Genève fait les poches des infirmières
La fonction publique est très impliquée dans la crise ouverte par le Covid-19, en particulier, on le sait, dans la santé et les soins. Après leur engagement de ces derniers mois, les infirmières, aides-soignantes, nettoyeuses et toutes et tous les employés des services hôteliers des hôpitaux et des EMS peuvent légitimement revendiquer une prime ou une réévaluation de fonction. Mais à Genève, le Conseil d’Etat a prévu un tout autre cadeau de fin d’année.
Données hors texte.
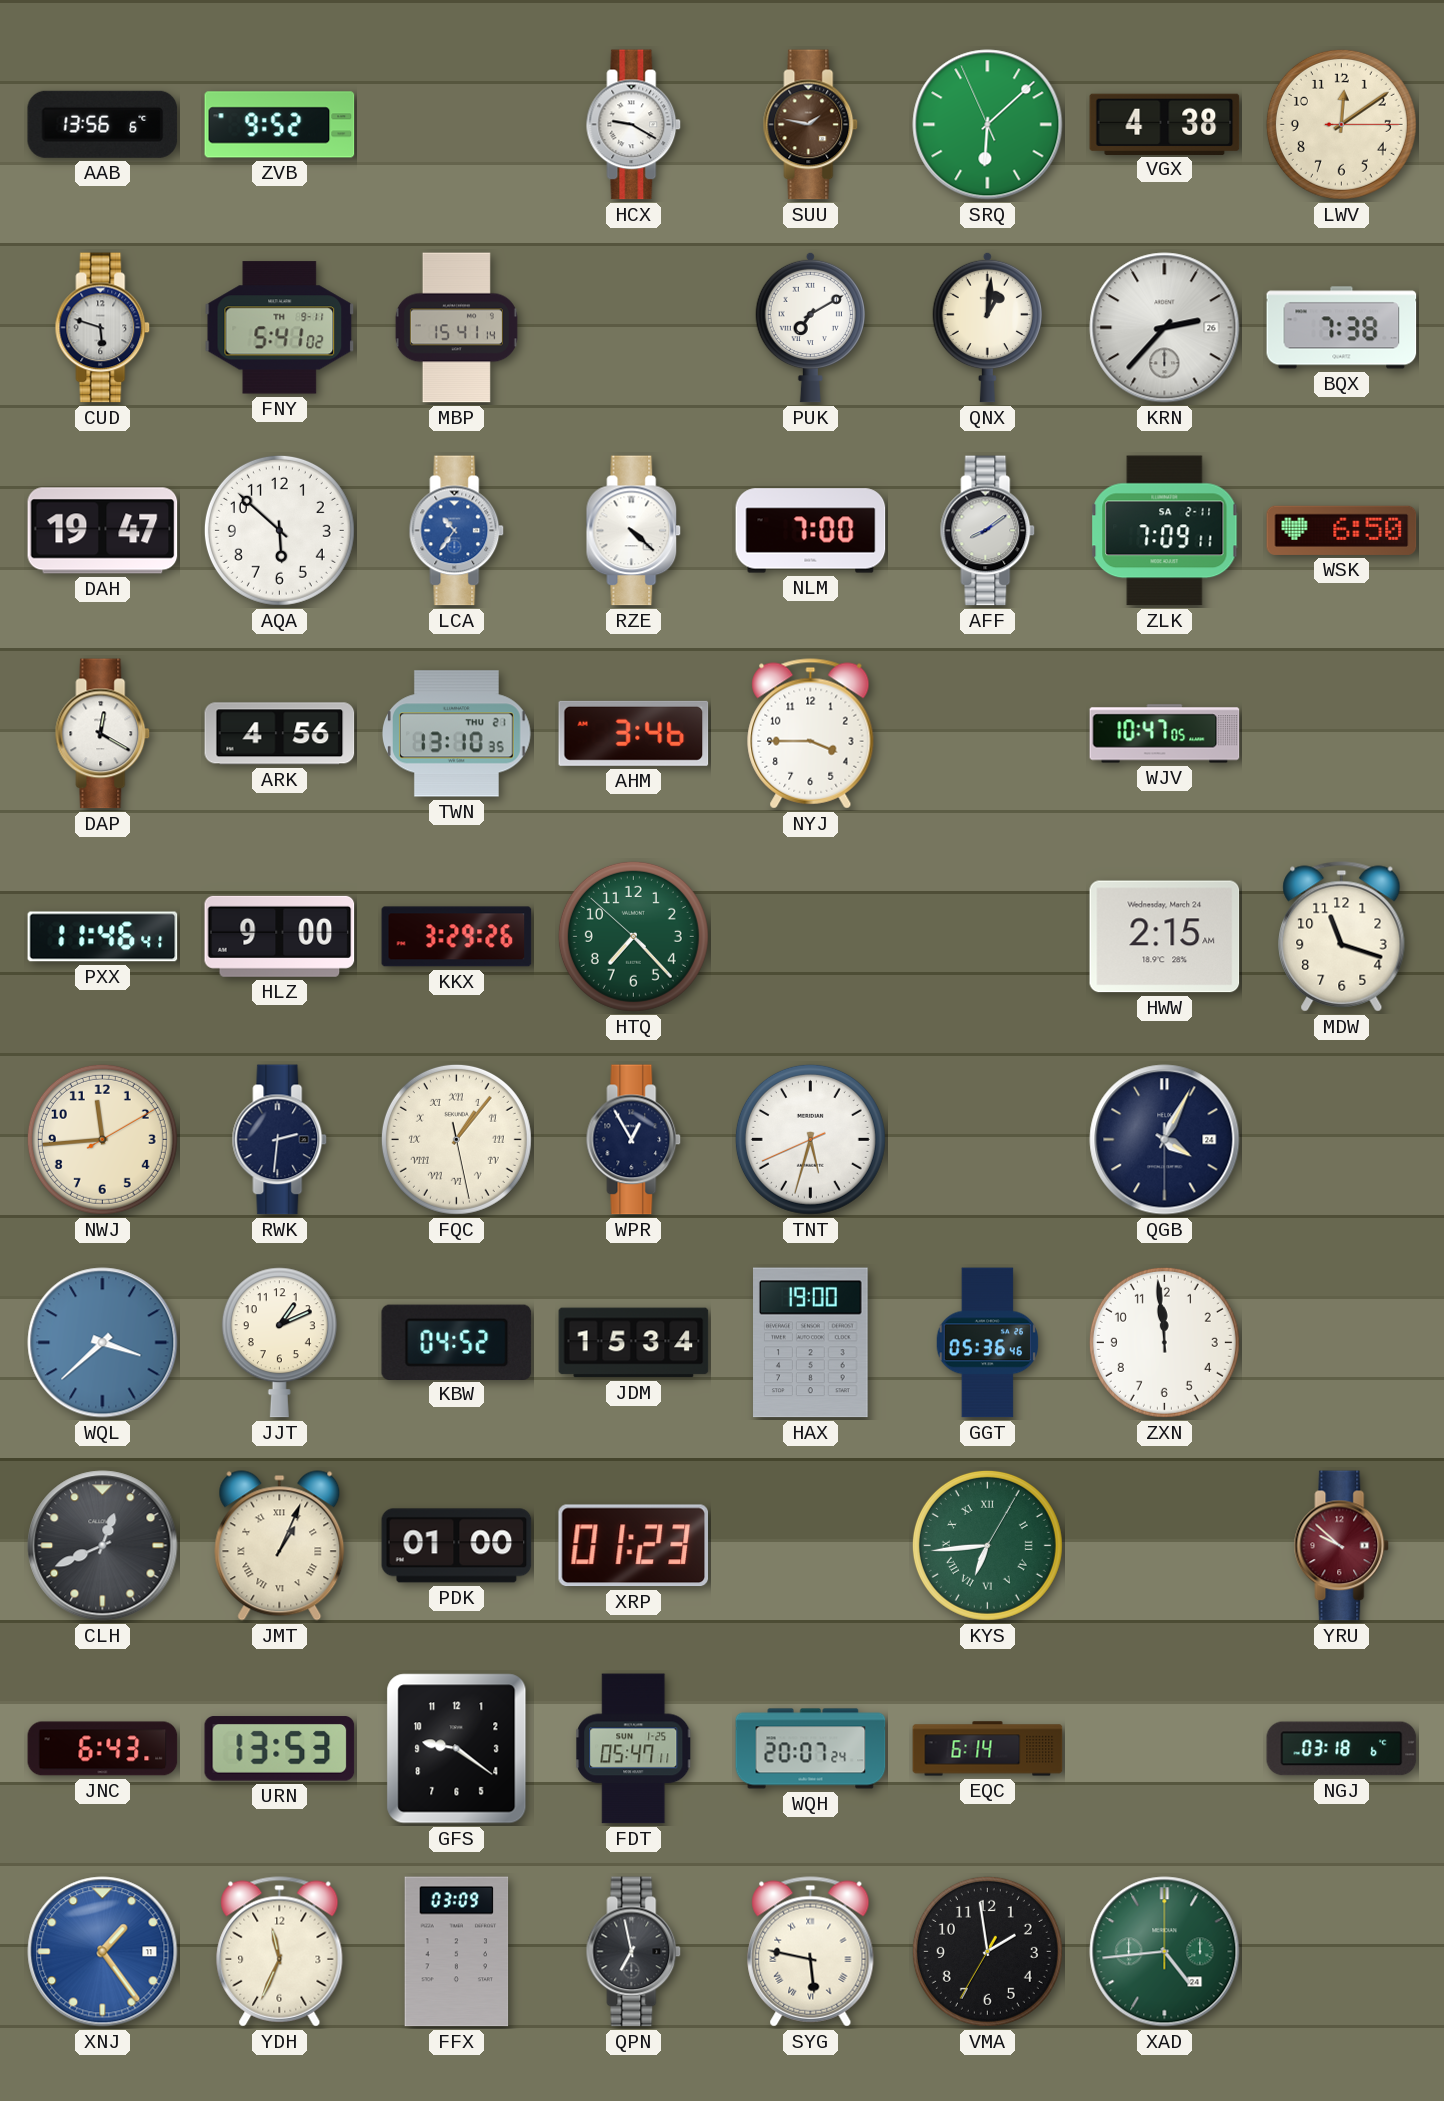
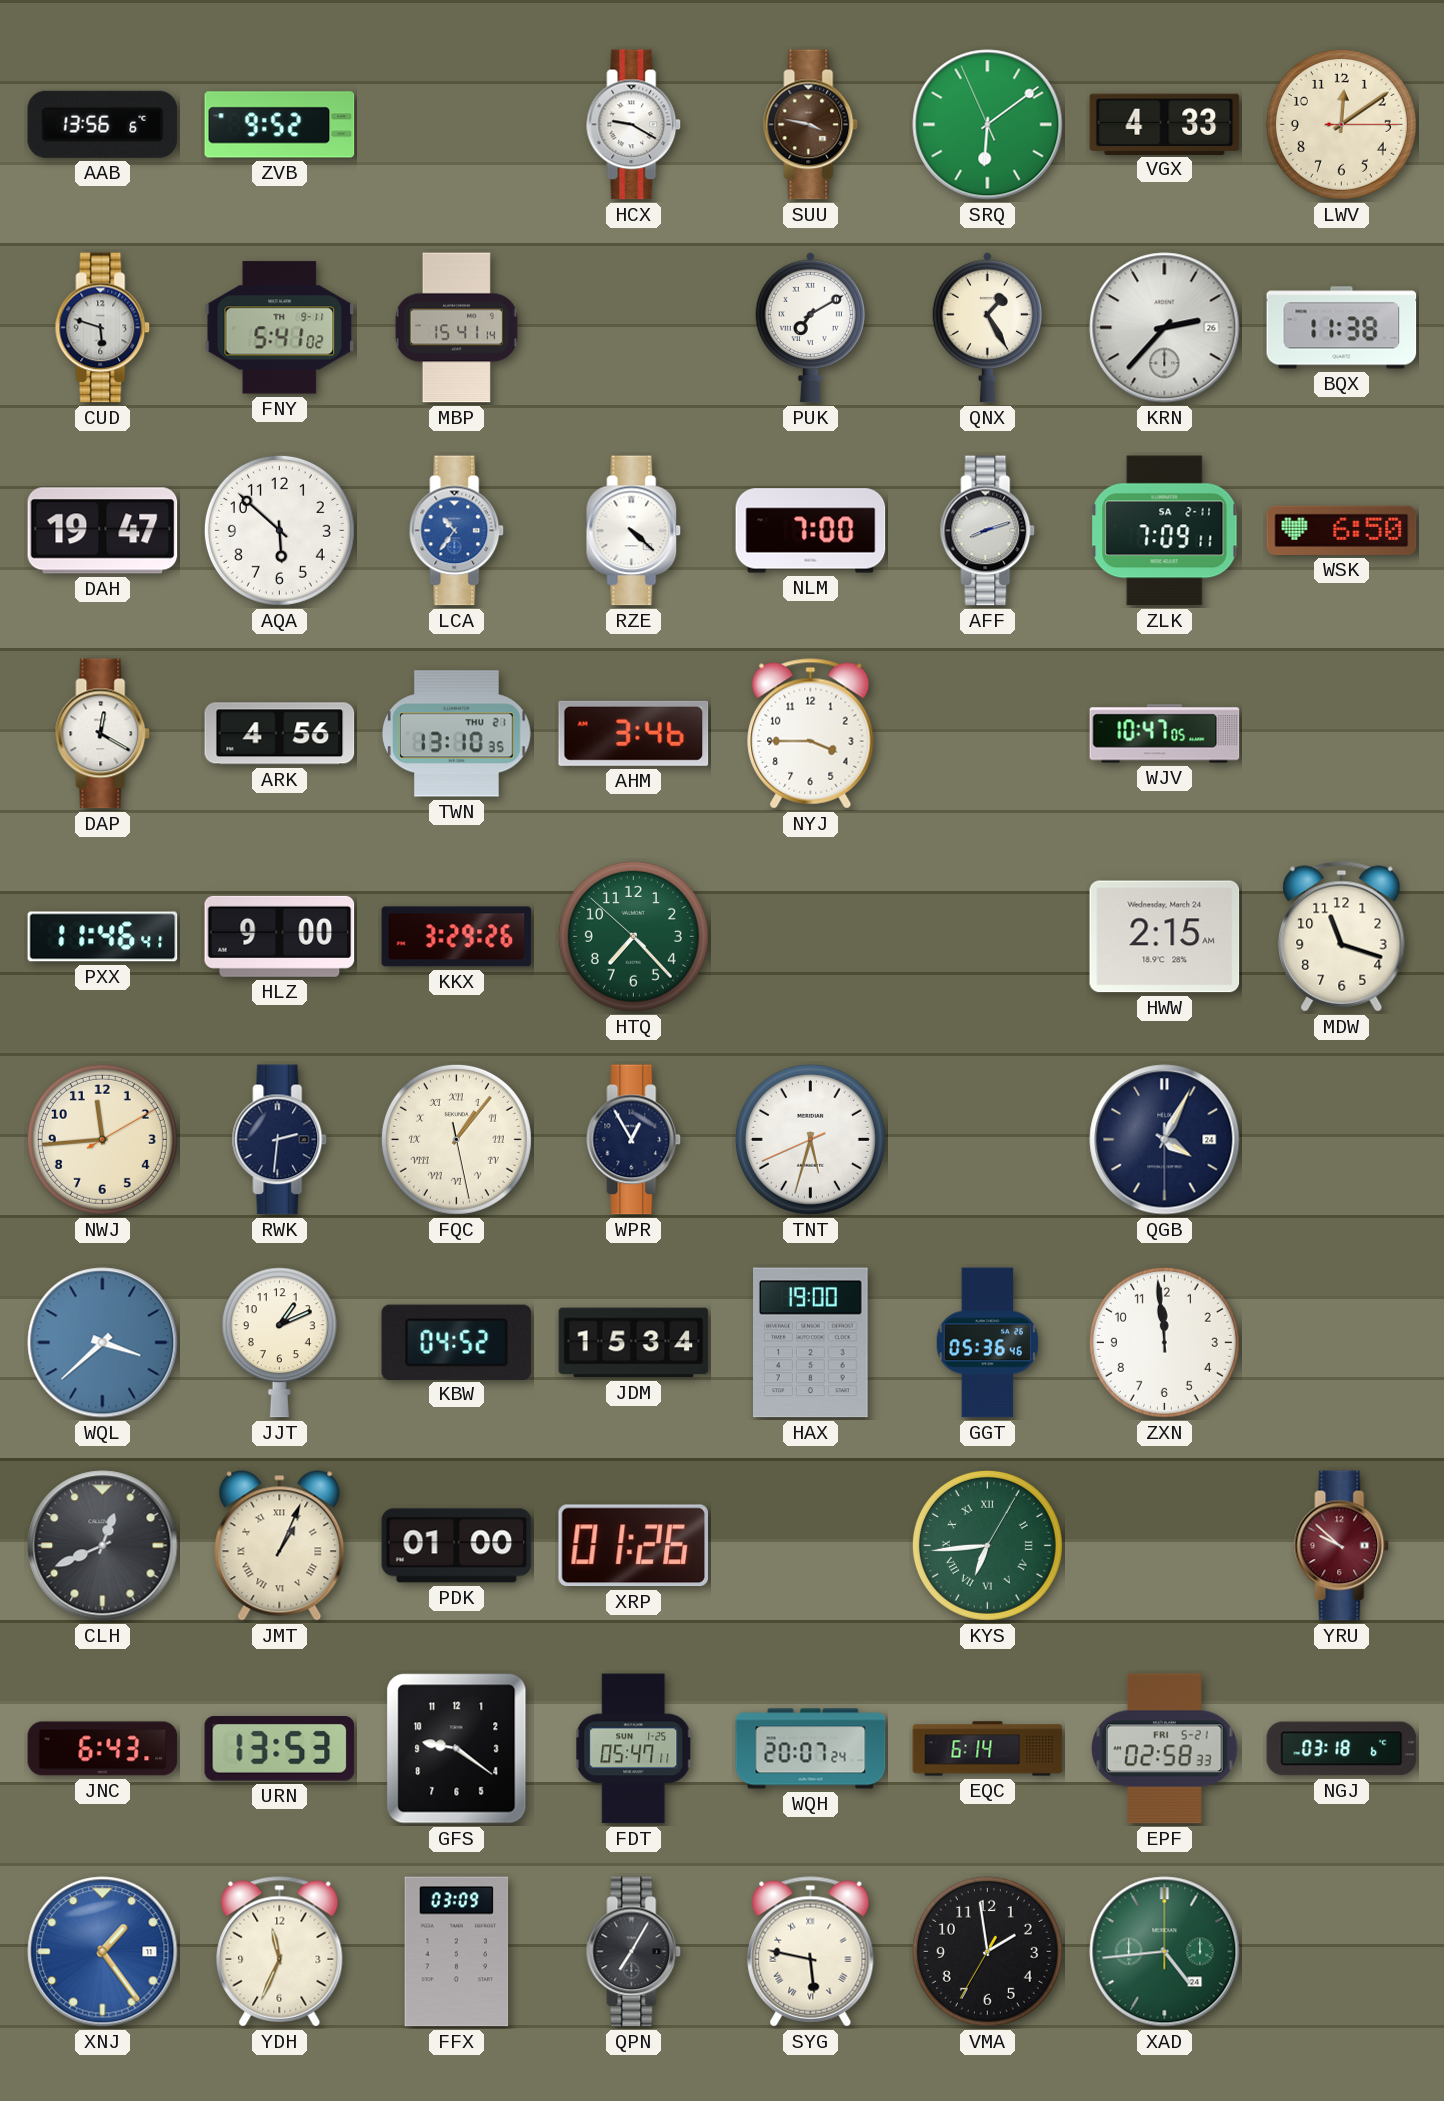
SUU: 1:47 -> 3:47
SRQ: 6:07 -> 6:08
VGX: 4:38 -> 4:33
QNX: 1:01 -> 1:25
BQX: 7:38 -> 11:38
AFF: 8:09 -> 8:12
XRP: 01:23 -> 01:26
EPF: none -> 02:58
QPN: 6:58 -> 7:05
Plombés par la crise, la recapitalisation de la caisse de pensions des fonctionnaires, le manque à gagner de la réforme fiscale cantonale liée à la RFFA, les comptes 2020 du bout du lac devraient afficher un trou de plus d’un milliard. Pour ramener le déficit à un demi-milliard en 2021, le gouvernement propose au Parlement «des efforts significatifs de solidarité de la part de la fonction publique, dont la rémunération et la sécurité de l'emploi n'ont pas été affectées par la crise». Ces mesures prévoient une réduction linéaire des salaires de 1% pour les quatre prochaines années (-44 millions par an), la suspension de l’annuité 2021 (-55 millions) ainsi que celle de 2023, et un report des charges de la caisse de pensions sur le dos des employés (-77 millions dès 2022). Une aide-soignante qui gagne 4850 francs brut perdra près de 50 francs par mois, elle verra s’envoler son annuité de quelque 600 francs et devra, en outre, cotiser plus pour sa retraite. Les efforts seront donc réels pour les travailleurs modestes, qui sont obligés de dépenser la totalité de leur salaire pour vivre, beaucoup moins pour les hauts fonctionnaires ou les conseillers d’Etat, qui ont, eux, les moyens de mettre des ronds de côté.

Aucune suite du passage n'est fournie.